(EXERCISE GOAL) Your task is to filter the entries and copy every line containing the string "title".

(MATERIAL FOR THIS TASK)
>>

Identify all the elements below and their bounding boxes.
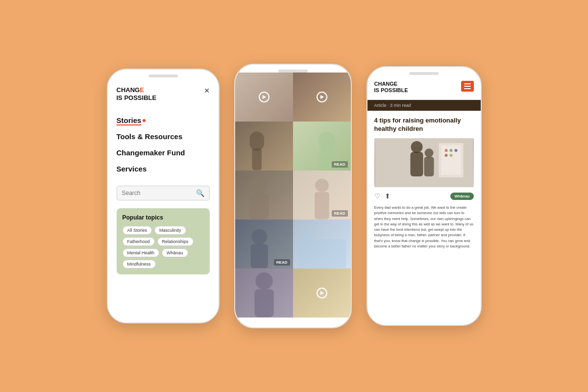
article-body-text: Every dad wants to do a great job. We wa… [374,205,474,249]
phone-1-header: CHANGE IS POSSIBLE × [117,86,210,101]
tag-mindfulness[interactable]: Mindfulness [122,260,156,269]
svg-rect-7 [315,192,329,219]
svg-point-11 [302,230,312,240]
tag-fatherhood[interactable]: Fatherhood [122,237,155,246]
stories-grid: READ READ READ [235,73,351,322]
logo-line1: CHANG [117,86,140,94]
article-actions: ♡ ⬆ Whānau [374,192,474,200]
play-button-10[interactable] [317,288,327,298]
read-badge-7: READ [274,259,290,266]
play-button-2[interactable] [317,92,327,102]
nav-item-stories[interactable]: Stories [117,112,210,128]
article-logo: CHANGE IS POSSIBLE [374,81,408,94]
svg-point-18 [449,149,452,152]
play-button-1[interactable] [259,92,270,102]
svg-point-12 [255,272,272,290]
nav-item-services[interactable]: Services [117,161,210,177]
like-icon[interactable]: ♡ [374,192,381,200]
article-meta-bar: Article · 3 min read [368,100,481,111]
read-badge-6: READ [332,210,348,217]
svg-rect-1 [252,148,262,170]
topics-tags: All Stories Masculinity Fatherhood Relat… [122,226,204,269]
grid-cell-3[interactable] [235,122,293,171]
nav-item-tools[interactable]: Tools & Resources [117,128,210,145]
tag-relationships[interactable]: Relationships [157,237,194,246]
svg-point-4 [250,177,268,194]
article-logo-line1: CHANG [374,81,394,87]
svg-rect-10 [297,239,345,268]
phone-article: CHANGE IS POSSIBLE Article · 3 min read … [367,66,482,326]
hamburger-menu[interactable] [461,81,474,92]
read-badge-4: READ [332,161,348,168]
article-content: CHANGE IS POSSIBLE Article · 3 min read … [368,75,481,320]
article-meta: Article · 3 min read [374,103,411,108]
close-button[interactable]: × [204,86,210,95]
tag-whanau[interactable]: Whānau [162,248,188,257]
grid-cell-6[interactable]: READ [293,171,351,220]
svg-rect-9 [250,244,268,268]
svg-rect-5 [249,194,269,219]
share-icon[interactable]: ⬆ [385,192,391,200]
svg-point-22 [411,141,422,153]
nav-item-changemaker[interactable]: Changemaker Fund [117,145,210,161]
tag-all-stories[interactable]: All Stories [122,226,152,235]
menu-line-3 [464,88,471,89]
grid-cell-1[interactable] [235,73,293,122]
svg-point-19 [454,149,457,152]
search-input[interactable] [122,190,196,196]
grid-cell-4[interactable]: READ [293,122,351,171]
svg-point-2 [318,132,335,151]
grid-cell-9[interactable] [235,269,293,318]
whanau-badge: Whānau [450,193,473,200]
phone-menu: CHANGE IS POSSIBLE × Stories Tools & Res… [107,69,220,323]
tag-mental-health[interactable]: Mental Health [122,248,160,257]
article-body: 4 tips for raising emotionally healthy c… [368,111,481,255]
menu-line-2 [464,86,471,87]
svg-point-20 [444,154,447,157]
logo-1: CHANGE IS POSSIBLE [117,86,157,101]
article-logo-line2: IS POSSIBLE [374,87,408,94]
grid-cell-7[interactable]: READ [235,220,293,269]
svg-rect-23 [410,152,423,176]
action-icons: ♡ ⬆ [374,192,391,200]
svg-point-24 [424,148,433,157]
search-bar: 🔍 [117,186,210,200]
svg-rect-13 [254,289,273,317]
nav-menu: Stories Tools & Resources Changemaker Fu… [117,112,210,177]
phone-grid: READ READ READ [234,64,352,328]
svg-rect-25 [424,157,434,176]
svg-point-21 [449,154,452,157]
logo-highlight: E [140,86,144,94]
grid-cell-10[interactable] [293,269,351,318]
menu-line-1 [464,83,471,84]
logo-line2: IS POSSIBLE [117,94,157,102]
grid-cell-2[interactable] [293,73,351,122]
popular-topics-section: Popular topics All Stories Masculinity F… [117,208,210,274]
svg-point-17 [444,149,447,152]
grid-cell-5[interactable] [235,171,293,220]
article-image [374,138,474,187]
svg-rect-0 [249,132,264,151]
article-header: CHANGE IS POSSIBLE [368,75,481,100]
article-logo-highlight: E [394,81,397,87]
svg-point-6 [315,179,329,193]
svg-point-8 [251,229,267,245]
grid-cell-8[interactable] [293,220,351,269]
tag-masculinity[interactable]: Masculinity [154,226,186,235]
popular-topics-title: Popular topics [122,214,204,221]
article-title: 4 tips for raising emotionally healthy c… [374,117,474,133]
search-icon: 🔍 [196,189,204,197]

<<

(ANSWER)
popular-topics-title: Popular topics [122,214,204,221]
article-title: 4 tips for raising emotionally healthy c… [374,117,474,133]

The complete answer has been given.